[[ Data provided open ]]
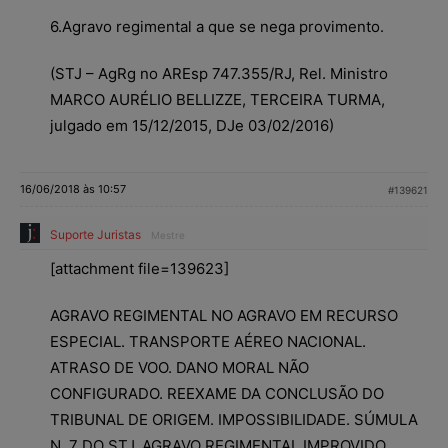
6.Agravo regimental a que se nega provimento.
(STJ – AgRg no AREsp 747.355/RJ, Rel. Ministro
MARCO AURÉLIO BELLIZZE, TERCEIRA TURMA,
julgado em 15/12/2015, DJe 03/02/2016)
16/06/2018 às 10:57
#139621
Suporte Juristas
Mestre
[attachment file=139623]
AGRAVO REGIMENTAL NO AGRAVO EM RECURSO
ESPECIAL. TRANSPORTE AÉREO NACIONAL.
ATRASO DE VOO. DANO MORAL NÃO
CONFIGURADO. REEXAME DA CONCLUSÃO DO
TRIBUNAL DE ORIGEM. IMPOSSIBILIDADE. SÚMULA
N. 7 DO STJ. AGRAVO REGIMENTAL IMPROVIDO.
[[ Data provided closed ]]
• _Task instructions_
Each line from the one containing "(STJ – AgRg" to the final line above should be written out exactly; please omit the others.

• _Problem solution_
(STJ – AgRg no AREsp 747.355/RJ, Rel. Ministro
MARCO AURÉLIO BELLIZZE, TERCEIRA TURMA,
julgado em 15/12/2015, DJe 03/02/2016)
16/06/2018 às 10:57
#139621
Suporte Juristas
Mestre
[attachment file=139623]
AGRAVO REGIMENTAL NO AGRAVO EM RECURSO
ESPECIAL. TRANSPORTE AÉREO NACIONAL.
ATRASO DE VOO. DANO MORAL NÃO
CONFIGURADO. REEXAME DA CONCLUSÃO DO
TRIBUNAL DE ORIGEM. IMPOSSIBILIDADE. SÚMULA
N. 7 DO STJ. AGRAVO REGIMENTAL IMPROVIDO.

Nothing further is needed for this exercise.